23 agosto 2019
Aggiornato 14:00
Cosa c'è davvero dietro alla progressiva disintegrazione dell'Unione

È il populismo il vero nemico dell'Europa?

L'Europa è a rischio disintegrazione, ormai è sotto gli occhi di tutti. Ma è l'esercito dei populisti, i vari Iglesias, Tsipras, Salvini, Le Pen, Farage, Duda, ad avere infranto il sogno europeo? Oppure, c'è qualcosa di più, di peggio, dietro?

BRUXELLES – L’Europa sull’orlo della disintegrazione? Ormai, è sotto gli occhi di tutti. Ma che qualcosa non andasse non lo abbiamo scoperto lunedì, con le elezioni spagnole e polacche. Il malessere era già nell’aria, ben prima di Tsipras, e prima delle europee dello scorso anno. E’ un malessere che cova da tempo, e i cui segnali sono ormai difficili da nascondere. Grecia sull’orlo del default; Regno Unito che minaccia l’epilogo Brexit pur di rinegoziare a suo vantaggio le condizioni di appartenenza all’Ue; una strategia migratoria comune che, più che unire, frantuma; e soprattutto, più evidente che mai, la riscossa dei movimenti populistici, di destra e di sinistra, accomunati almeno da un punto: l’euroscetticismo. 

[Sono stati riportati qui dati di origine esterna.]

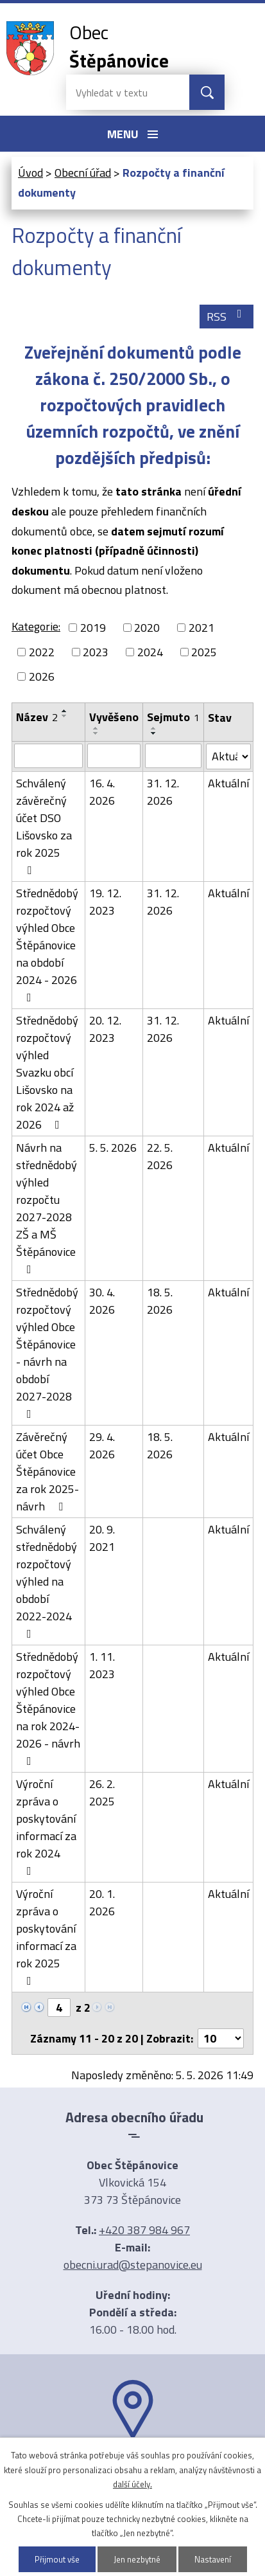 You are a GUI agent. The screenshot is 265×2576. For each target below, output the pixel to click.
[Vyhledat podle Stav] (228, 756)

Populisti causa o conseguenza?
Ma è colpa dei «populisti» se l’Europa si disintegra? Sono i vari Iglesias, Tsipras, Salvini, Le Pen, Farage, Duda ad aver minato il «sogno europeo»Secondo Lucio Caracciolo, direttore di Limes, questa sarebbe una spiegazione di comodo. Certo, in un clima colmo di tensione e amarezza, le diffuse paure della gente sono le migliori alleate dei populisti. Lo scrisse lo storico britannico Tony Judt ventuno anni fa: l’europeismo di maniera sarebbe facilmente divenuto «una risorsa elettorale dei nazionalisti virulenti». Insomma, era prevedibile che accadesse? Non del tutto. Lo stesso Altiero Spinelli, ricordato come «padre fondatore» dell’Europa per l’influenza che ebbe sul processo di integrazione post-bellica, ammise che «la via da percorrere non è facile, né sicura». Eppure concludeva: «Ma deve essere percorsa, e lo sarà».

Un meccanismo inceppato
Che cosa è andato storto, dunque? Di certo, la crisi economica, il debito pubblico, la disoccupazione elevata e le politiche di austerity hanno favorito il montare dell’euroscetticismo. La globalizzazione e la finanziarizzazione economica hanno eroso progressivamente l’efficacia delle politiche economiche e gli spazi di diritto salvaguardati dal welfare state. Lavoro, famiglia, servizi sono state le prime vittime: e la terra bruciata è lo spazio migliore perché attecchiscano demagogia e populismo.

La crisi dell'Europa è la crisi della democrazia?
Ma la crisi che l’Europa sta vivendo è, più alla radice, la crisi della stessa democrazia. I movimenti populisti ne sono il risultato più evidente, ma ciò che vi si nasconde dietro è, se possibile, ancora più preoccupante. Alberto Martinelli, professore emerito dell’Università di Milano, lo descrive come il «carattere sostanzialmente squilibrato della democrazia sovranazionale europea, in cui il metodo intergovernativo prevale nettamente rispetto al metodo comunitario, [...] le decisioni delle élites tecnocratiche di Bruxelles e Francoforte [...] non sono controbilanciate da un Parlamento e da un Governo europei dotati di pieni poteri». Lucio Caracciolo, invece, ne dà un’interessante interpretazione storica. L’attuale «eurocrazia» sarebbe figlia del post-muro di Berlino, inventata dai germanofobi proprio per controllare la Germania riunificata, allora «sorvegliata speciale» dell’Europa. L’esito paradossale di tale operazione è che ora siamo noi i «sorvegliati speciali» di Berlino, in un’Europa germanocentrica, dal respiro corto e senza progetto, dove a prevalere sono i rapporti di forza. Alla radice del populismo, dunque, c’è qualcosa. Un euromeccanismo che non ha mai funzionato davvero, e che ora più che mai sembra inceppato senza rimedio.